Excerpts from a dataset
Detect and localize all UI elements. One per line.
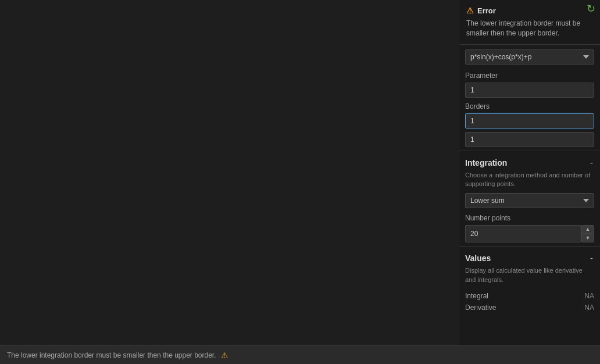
integration-section-header: Integration - <box>459 152 600 170</box>
refresh-button-area: ↻ <box>587 3 595 14</box>
status-bar: The lower integration border must be sma… <box>0 345 600 364</box>
values-description: Display all calculated value like deriva… <box>459 265 600 288</box>
integration-method-wrap: Lower sum Upper sum Midpoint sum Trapezo… <box>459 192 600 210</box>
status-warning-icon: ⚠ <box>221 351 228 360</box>
error-banner: ⚠ Error The lower integration border mus… <box>459 0 600 45</box>
parameter-input[interactable] <box>465 83 594 98</box>
values-section-header: Values - <box>459 248 600 265</box>
canvas-panel <box>0 0 459 345</box>
number-points-decrement[interactable]: ▼ <box>582 234 594 242</box>
integration-title: Integration <box>465 158 507 167</box>
integral-label: Integral <box>465 290 563 302</box>
integration-collapse-button[interactable]: - <box>589 158 594 167</box>
integration-description: Choose a integration method and number o… <box>459 170 600 192</box>
border-upper-wrap <box>459 131 600 149</box>
integration-method-selector[interactable]: Lower sum Upper sum Midpoint sum Trapezo… <box>465 193 594 208</box>
border-upper-input[interactable] <box>465 132 594 147</box>
refresh-button[interactable]: ↻ <box>587 3 595 14</box>
border-lower-wrap <box>459 112 600 131</box>
border-lower-input[interactable] <box>465 113 594 129</box>
number-points-input[interactable] <box>465 225 581 242</box>
function-selector[interactable]: p*sin(x)+cos(p*x)+p x^2 sin(x) cos(x) <box>465 49 594 65</box>
function-selector-wrap: p*sin(x)+cos(p*x)+p x^2 sin(x) cos(x) <box>459 45 600 68</box>
derivative-value: NA <box>563 302 594 313</box>
error-title-text: Error <box>477 6 496 15</box>
values-collapse-button[interactable]: - <box>589 254 594 263</box>
derivative-row: Derivative NA <box>465 302 594 313</box>
status-message: The lower integration border must be sma… <box>7 351 216 359</box>
number-points-wrap: ▲ ▼ <box>459 224 600 245</box>
error-message: The lower integration border must be sma… <box>466 19 593 38</box>
number-points-stepper: ▲ ▼ <box>581 225 594 242</box>
refresh-icon: ↻ <box>587 3 595 15</box>
values-title: Values <box>465 254 491 263</box>
number-points-label: Number points <box>459 210 600 224</box>
derivative-label: Derivative <box>465 302 563 313</box>
error-title: ⚠ Error <box>466 6 593 15</box>
borders-label: Borders <box>459 100 600 112</box>
parameter-label: Parameter <box>459 68 600 81</box>
integral-value: NA <box>563 290 594 302</box>
values-table: Integral NA Derivative NA <box>459 288 600 319</box>
parameter-input-wrap <box>459 81 600 100</box>
sidebar: ↻ ⚠ Error The lower integration border m… <box>459 0 600 345</box>
number-points-increment[interactable]: ▲ <box>582 226 594 234</box>
error-icon: ⚠ <box>466 6 474 15</box>
integral-row: Integral NA <box>465 290 594 302</box>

TASK GOAL: Omit the images and transcribe all of the records above word for word.

TASK ANSWER:
Detect and localize all UI elements. One per line.
integration-section-header: Integration - <box>459 152 600 170</box>
refresh-button-area: ↻ <box>587 3 595 14</box>
status-bar: The lower integration border must be sma… <box>0 345 600 364</box>
values-description: Display all calculated value like deriva… <box>459 265 600 288</box>
integration-method-wrap: Lower sum Upper sum Midpoint sum Trapezo… <box>459 192 600 210</box>
status-warning-icon: ⚠ <box>221 351 228 360</box>
error-banner: ⚠ Error The lower integration border mus… <box>459 0 600 45</box>
parameter-input[interactable] <box>465 83 594 98</box>
values-section-header: Values - <box>459 248 600 265</box>
canvas-panel <box>0 0 459 345</box>
number-points-decrement[interactable]: ▼ <box>582 234 594 242</box>
integration-title: Integration <box>465 158 507 167</box>
integral-label: Integral <box>465 290 563 302</box>
integration-collapse-button[interactable]: - <box>589 158 594 167</box>
integration-description: Choose a integration method and number o… <box>459 170 600 192</box>
border-upper-wrap <box>459 131 600 149</box>
integration-method-selector[interactable]: Lower sum Upper sum Midpoint sum Trapezo… <box>465 193 594 208</box>
border-upper-input[interactable] <box>465 132 594 147</box>
refresh-button[interactable]: ↻ <box>587 3 595 14</box>
border-lower-wrap <box>459 112 600 131</box>
border-lower-input[interactable] <box>465 113 594 129</box>
number-points-input[interactable] <box>465 225 581 242</box>
function-selector[interactable]: p*sin(x)+cos(p*x)+p x^2 sin(x) cos(x) <box>465 49 594 65</box>
function-selector-wrap: p*sin(x)+cos(p*x)+p x^2 sin(x) cos(x) <box>459 45 600 68</box>
derivative-value: NA <box>563 302 594 313</box>
error-title-text: Error <box>477 6 496 15</box>
values-collapse-button[interactable]: - <box>589 254 594 263</box>
derivative-row: Derivative NA <box>465 302 594 313</box>
status-message: The lower integration border must be sma… <box>7 351 216 359</box>
number-points-wrap: ▲ ▼ <box>459 224 600 245</box>
error-message: The lower integration border must be sma… <box>466 19 593 38</box>
number-points-stepper: ▲ ▼ <box>581 225 594 242</box>
refresh-icon: ↻ <box>587 3 595 15</box>
values-title: Values <box>465 254 491 263</box>
number-points-label: Number points <box>459 210 600 224</box>
derivative-label: Derivative <box>465 302 563 313</box>
error-title: ⚠ Error <box>466 6 593 15</box>
borders-label: Borders <box>459 100 600 112</box>
parameter-label: Parameter <box>459 68 600 81</box>
integral-value: NA <box>563 290 594 302</box>
values-table: Integral NA Derivative NA <box>459 288 600 319</box>
parameter-input-wrap <box>459 81 600 100</box>
sidebar: ↻ ⚠ Error The lower integration border m… <box>459 0 600 345</box>
number-points-increment[interactable]: ▲ <box>582 226 594 234</box>
error-icon: ⚠ <box>466 6 474 15</box>
integral-row: Integral NA <box>465 290 594 302</box>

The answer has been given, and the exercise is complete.